---- ENTRIES SHOWN

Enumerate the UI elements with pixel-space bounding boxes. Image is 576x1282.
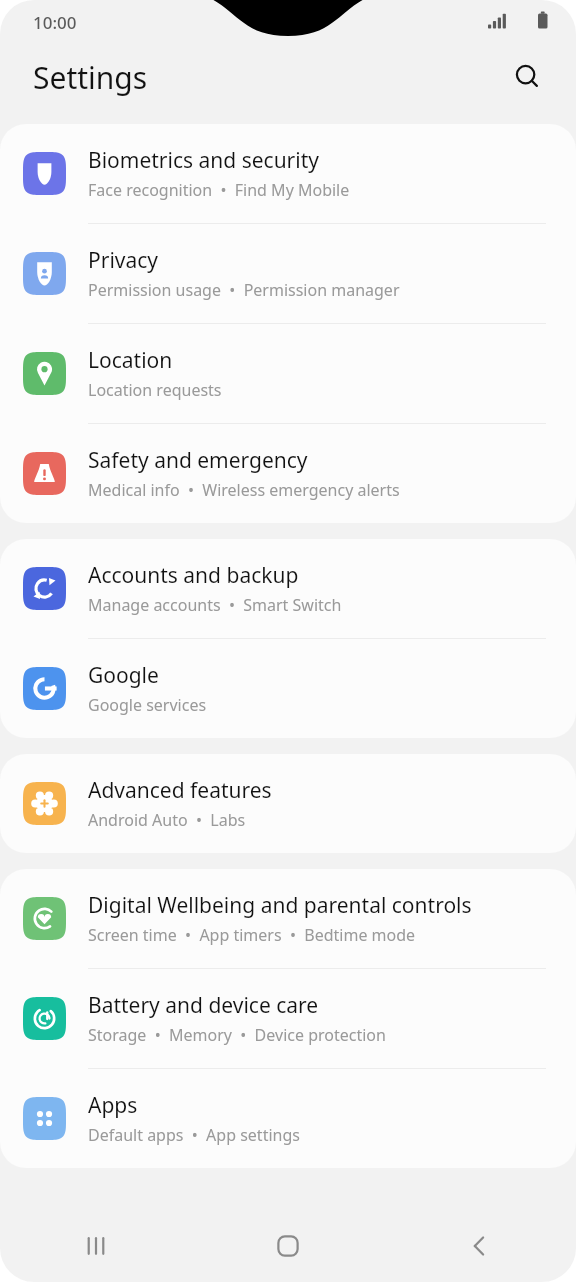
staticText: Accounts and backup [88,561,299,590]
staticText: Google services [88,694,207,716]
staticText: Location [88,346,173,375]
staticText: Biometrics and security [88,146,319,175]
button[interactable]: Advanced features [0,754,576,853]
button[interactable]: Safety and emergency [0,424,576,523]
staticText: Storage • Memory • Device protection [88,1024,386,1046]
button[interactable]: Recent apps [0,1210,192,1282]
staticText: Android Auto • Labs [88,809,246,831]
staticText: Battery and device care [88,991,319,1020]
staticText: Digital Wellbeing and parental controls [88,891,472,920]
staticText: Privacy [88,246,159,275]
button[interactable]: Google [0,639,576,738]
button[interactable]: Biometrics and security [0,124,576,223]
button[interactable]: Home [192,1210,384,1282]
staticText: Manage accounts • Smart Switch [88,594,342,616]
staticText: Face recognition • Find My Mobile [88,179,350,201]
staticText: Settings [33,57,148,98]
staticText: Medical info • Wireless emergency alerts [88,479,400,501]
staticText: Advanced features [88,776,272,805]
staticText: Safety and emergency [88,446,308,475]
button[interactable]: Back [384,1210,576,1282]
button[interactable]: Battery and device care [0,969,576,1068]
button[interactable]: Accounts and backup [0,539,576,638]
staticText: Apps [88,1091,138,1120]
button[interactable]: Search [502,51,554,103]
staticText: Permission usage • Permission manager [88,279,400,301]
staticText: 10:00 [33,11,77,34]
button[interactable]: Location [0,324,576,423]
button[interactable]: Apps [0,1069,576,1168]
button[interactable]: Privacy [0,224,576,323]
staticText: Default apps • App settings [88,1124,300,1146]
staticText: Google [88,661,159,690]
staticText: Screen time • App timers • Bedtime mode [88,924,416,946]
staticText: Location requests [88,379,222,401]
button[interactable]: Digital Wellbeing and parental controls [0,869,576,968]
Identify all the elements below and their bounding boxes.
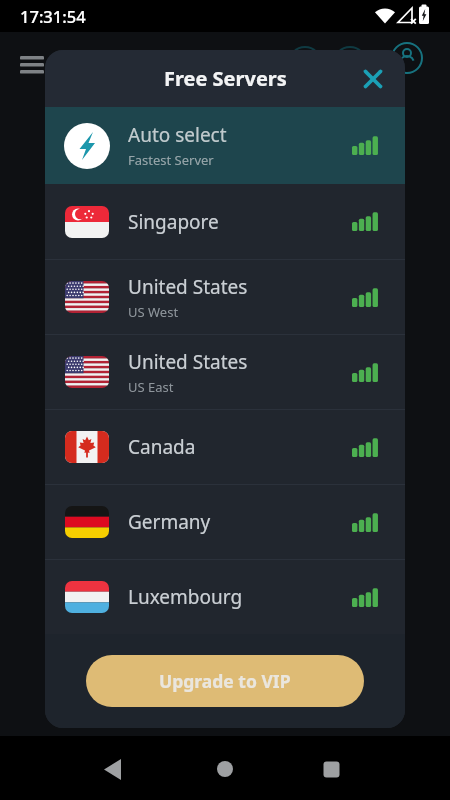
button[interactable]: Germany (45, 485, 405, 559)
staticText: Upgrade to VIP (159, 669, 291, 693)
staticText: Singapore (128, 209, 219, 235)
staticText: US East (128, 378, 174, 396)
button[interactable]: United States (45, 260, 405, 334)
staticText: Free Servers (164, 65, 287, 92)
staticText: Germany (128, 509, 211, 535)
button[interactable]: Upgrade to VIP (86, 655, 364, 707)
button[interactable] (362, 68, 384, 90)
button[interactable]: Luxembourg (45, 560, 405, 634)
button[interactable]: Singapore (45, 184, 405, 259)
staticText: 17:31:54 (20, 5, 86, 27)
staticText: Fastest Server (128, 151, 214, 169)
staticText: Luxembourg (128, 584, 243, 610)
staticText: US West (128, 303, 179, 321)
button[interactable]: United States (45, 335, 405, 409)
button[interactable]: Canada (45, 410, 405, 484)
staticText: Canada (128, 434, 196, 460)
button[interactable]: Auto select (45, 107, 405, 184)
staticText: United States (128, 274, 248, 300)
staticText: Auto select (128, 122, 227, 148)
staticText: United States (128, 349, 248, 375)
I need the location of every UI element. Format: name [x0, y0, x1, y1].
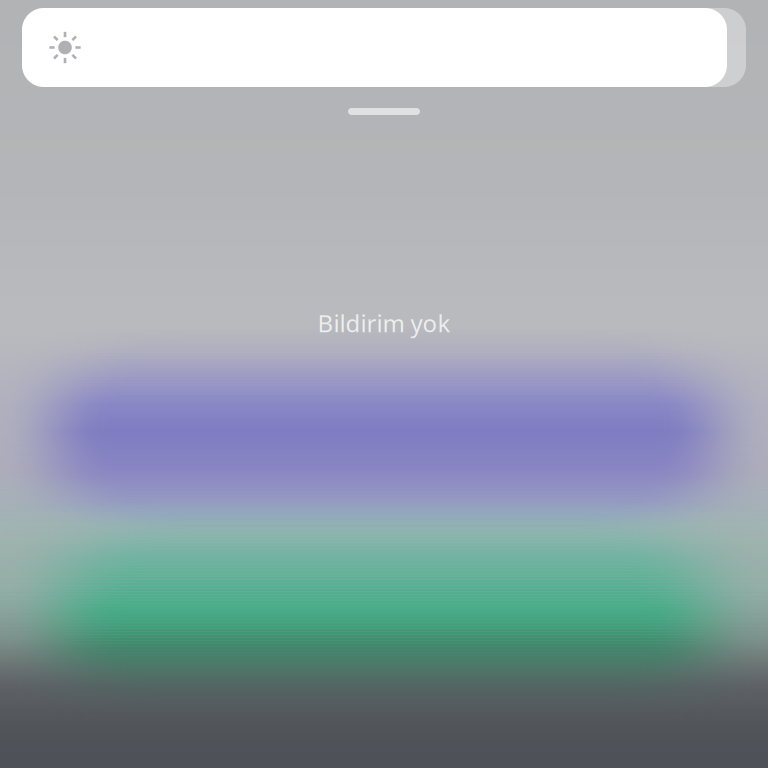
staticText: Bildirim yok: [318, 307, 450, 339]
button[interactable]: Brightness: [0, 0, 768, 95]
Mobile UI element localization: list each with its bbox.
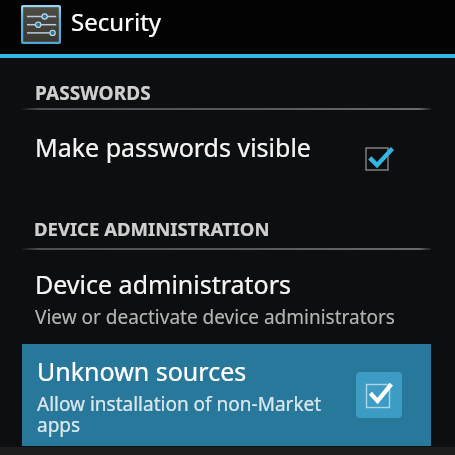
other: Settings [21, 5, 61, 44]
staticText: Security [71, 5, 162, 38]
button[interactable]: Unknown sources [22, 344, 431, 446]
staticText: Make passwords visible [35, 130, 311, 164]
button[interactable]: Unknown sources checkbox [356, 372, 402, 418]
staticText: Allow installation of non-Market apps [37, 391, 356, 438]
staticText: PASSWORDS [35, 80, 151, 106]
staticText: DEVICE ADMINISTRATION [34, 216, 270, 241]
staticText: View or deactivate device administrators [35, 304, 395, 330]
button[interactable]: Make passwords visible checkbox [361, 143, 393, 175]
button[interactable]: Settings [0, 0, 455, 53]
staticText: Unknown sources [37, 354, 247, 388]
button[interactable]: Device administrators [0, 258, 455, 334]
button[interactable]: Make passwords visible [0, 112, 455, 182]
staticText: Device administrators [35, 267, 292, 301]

--------

### TASK REQUIREMENTS
Copy out every line above, word for word, minus images.

### RESULT BELOW
Enumerate the UI elements with pixel-space bounding boxes. Image is 576x1282.
staticText: Accounts and backup [88,561,299,590]
staticText: Google services [88,694,207,716]
staticText: Location [88,346,173,375]
staticText: Biometrics and security [88,146,319,175]
button[interactable]: Advanced features [0,754,576,853]
button[interactable]: Safety and emergency [0,424,576,523]
staticText: Storage • Memory • Device protection [88,1024,386,1046]
button[interactable]: Recent apps [0,1210,192,1282]
staticText: Android Auto • Labs [88,809,246,831]
staticText: Battery and device care [88,991,319,1020]
staticText: Digital Wellbeing and parental controls [88,891,472,920]
staticText: Privacy [88,246,159,275]
button[interactable]: Google [0,639,576,738]
button[interactable]: Biometrics and security [0,124,576,223]
button[interactable]: Home [192,1210,384,1282]
staticText: Manage accounts • Smart Switch [88,594,342,616]
staticText: Face recognition • Find My Mobile [88,179,350,201]
staticText: Settings [33,57,148,98]
staticText: Medical info • Wireless emergency alerts [88,479,400,501]
staticText: Advanced features [88,776,272,805]
staticText: Safety and emergency [88,446,308,475]
button[interactable]: Back [384,1210,576,1282]
button[interactable]: Battery and device care [0,969,576,1068]
button[interactable]: Accounts and backup [0,539,576,638]
staticText: Apps [88,1091,138,1120]
button[interactable]: Search [502,51,554,103]
staticText: Permission usage • Permission manager [88,279,400,301]
staticText: 10:00 [33,11,77,34]
button[interactable]: Location [0,324,576,423]
button[interactable]: Apps [0,1069,576,1168]
button[interactable]: Privacy [0,224,576,323]
staticText: Default apps • App settings [88,1124,300,1146]
staticText: Google [88,661,159,690]
staticText: Screen time • App timers • Bedtime mode [88,924,416,946]
staticText: Location requests [88,379,222,401]
button[interactable]: Digital Wellbeing and parental controls [0,869,576,968]
Identify all the elements below and their bounding boxes.
button[interactable]: Germany (45, 485, 405, 559)
staticText: Upgrade to VIP (159, 669, 291, 693)
staticText: Singapore (128, 209, 219, 235)
staticText: US East (128, 378, 174, 396)
button[interactable]: United States (45, 260, 405, 334)
staticText: Free Servers (164, 65, 287, 92)
staticText: Germany (128, 509, 211, 535)
button[interactable]: Upgrade to VIP (86, 655, 364, 707)
button[interactable] (362, 68, 384, 90)
button[interactable]: Luxembourg (45, 560, 405, 634)
button[interactable]: Singapore (45, 184, 405, 259)
staticText: 17:31:54 (20, 5, 86, 27)
staticText: Fastest Server (128, 151, 214, 169)
staticText: Luxembourg (128, 584, 243, 610)
staticText: US West (128, 303, 179, 321)
button[interactable]: United States (45, 335, 405, 409)
button[interactable]: Canada (45, 410, 405, 484)
staticText: Canada (128, 434, 196, 460)
button[interactable]: Auto select (45, 107, 405, 184)
staticText: United States (128, 274, 248, 300)
staticText: Auto select (128, 122, 227, 148)
staticText: United States (128, 349, 248, 375)
I need the location of every UI element. Format: name [x0, y0, x1, y1].
staticText: Bildirim yok: [318, 307, 450, 339]
button[interactable]: Brightness: [0, 0, 768, 95]
Mobile UI element localization: list each with its bbox.
other: Settings [21, 5, 61, 44]
staticText: Security [71, 5, 162, 38]
button[interactable]: Unknown sources [22, 344, 431, 446]
staticText: Make passwords visible [35, 130, 311, 164]
button[interactable]: Unknown sources checkbox [356, 372, 402, 418]
staticText: Allow installation of non-Market apps [37, 391, 356, 438]
staticText: PASSWORDS [35, 80, 151, 106]
staticText: DEVICE ADMINISTRATION [34, 216, 270, 241]
staticText: View or deactivate device administrators [35, 304, 395, 330]
button[interactable]: Make passwords visible checkbox [361, 143, 393, 175]
button[interactable]: Settings [0, 0, 455, 53]
staticText: Unknown sources [37, 354, 247, 388]
button[interactable]: Device administrators [0, 258, 455, 334]
button[interactable]: Make passwords visible [0, 112, 455, 182]
staticText: Device administrators [35, 267, 292, 301]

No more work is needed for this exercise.